Ashok Row Kavi, of the activist group Humsafar Trust, said: “This is a very sad day for us, we are back to square one in our fight for the democratic rights of the gay community.”
…“One would never expect the supreme court of India to make such a retrograde order, that is so against the trend internationally,” said rights lawyer Colin Gonsalves.
“This takes us back to the dark ages. This is a day of mourning for us in India.”
“Retrograde” seems to be the most common expression Indians are using to describe today’s decision. Protests have broken out in the financial capital of Mumbai. Observers doubt that India’s government will take up repeal of Section 377 anytime in the foreseeable future. Parliament is currently hopelessly deadlocked, much like our Congress. Elections are coming up in May, and the socially conservative Hindu nationalist Bharatiya Janata Party (BJP) are seeing gains in the polls as it is.

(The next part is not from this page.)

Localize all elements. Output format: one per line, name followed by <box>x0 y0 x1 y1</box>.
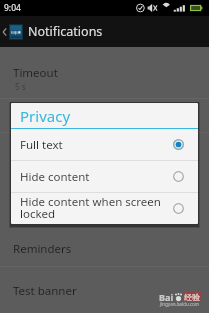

The Times of India has a good primer on the case and asks:
Here’s a pop quiz. Which century are we living in? 21st you say! But it seems the Supreme Court of India doesn’t agree with this logical fact. What else can explain the dogmatic and regressive verdict of the SC today in which they have upheld section 377 of the Indian Penal code that says that sexual relationship against the order of the nature is an offence. They also ruled that the courts should not intervene and that it was up to parliament to legislate on the issue. Wow, another wonderful responsibility on the able shoulders of our educated, socially sensitive and logical MPs-deciding how India’s citizen should lead their private lives!
The Times continues:
The verdict has been shocking on many levels.
Firstly, landing a major blow to India’s claim of being a country with a modern outlook, the fact a law made by Britishers in the 1860′s has been upheld in 2013 makes for a strange sentence.
Secondly, with many countries now equating gay equality with the rights for same-sex marriage, the Supreme Court ruling puts India back in the company of most nations in the Islamic world and many African countries which criminalise homosexuality. The only country in South Asia where gay sex is now legal is Nepal.
“It is highly embarrassing for the country because now we will be among the dirty dozens of the world,” said Narayan, the lawyer from the Alternative Law Forum.In most western countries, the debate about same-sex couples has shifted on to their rights to marry. More than a dozen countries now allow homosexuals to wed.
Thirdly, it is a blow to people’s right to equality. Just because gays have made a different lifestyle choice, they do not deserve to be put in jail. They are also entitled to their privacy and dignity. They do face widespread discrimination and ignorance from a largely homophobic Indian society. And with this verdict, the law has also deserted them.
Fourthly, by putting the ball in the Parliament’s court, the Supreme Court has now granted power to decide how India’s citizens should lead their private lives, in the hands of those MPs who are yet to become sensitive even to the gender equality issue.